Drugmakers who do not manufacture hepatitis C drugs may want to take note of the PBM pushback that’s roiled the marketplace of late: Express Scripts — the same folks who refused to cover Gilead’s Harvoni — has made oncology costs its next target. Bloomberg reports that the company is focused on the new PD-1 cancer drugs, which can cost about $150,000. Action may be swift. The company’s chief medical officer told Bloomberg, “we want to be able to start influencing the market by 2016.”
Sen. Elizabeth Warren (D-MA) has a plan that will convert illegal marketing into a research funding tool. The Wall Street Journal reports that Warren is proposing that companies that pay government settlements for kickbacks, illegal marketing or other activities put 1% of their profits into the public research sector. The Journal explains that the senator’s thinking is that pharma used publicly funded research for blockbuster medications and many small and large manufacturers have paid settlements “but have otherwise not been penalized.” The WSJ says Warren says her proposal would have netted $6 billion in research grant funding if it had been in effect over the last five years. Interest group PhRMA told the Journal the proposal was a misguided policy.
An FDA panel voted 8 to 2 Thursday that the regulator should approve Astellas’s anti-fungal infection treatment Cresemba (isavuconazonium). Reuters reports that the orphan drug is meant to treat a rare infection that targets blood-cancer patients. BioCentury noted in a Tuesday preview that the panel’s posted comments did not hew positive or negative, although they did note “evidence of exposure-related QT shortening . . . the clinical significance of which is uncertain.” Reuters said panels backed Astellas’s drug in part because patients need more treatment options—Pfizer’s Vfend is the current standard treatment.
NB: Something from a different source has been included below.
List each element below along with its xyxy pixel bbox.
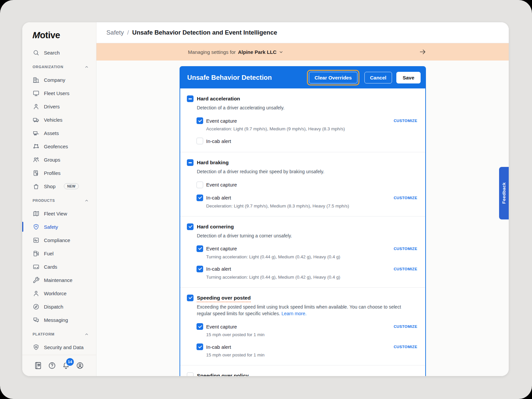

The European Medicines Agency has recommended marketing authorization of Novo Nordisk’s Saxenda (liraglutide) for obesity, BioCentury reported Thursday. The drugmaker stated that it plans to receive marketing authorization from the European commission within two to three months and expects to launch the drug later this year. An FDA committee voted 14-1 recommending liraglutide be used as an obesity treatment in September. Last month FDA approved Saxenda as a treatment for chronic weight management.
GlaxoSmithKline’s investigational Ebola vaccine could be put to use in Liberia as early as next week, The Guardian reported Friday. The NIH-conducted trial will look to evaluate whether the drug can ward off the infection for health workers and burial teams. 30,000 people will be vaccinated, of whom one-third will get the Ebola vaccine while others will get a routine vaccine for another disease. Investigators hope this will help evaluate the drug’s efficacy. Trials of healthy volunteers have already demonstrated the drug to be safe, according to the newspaper.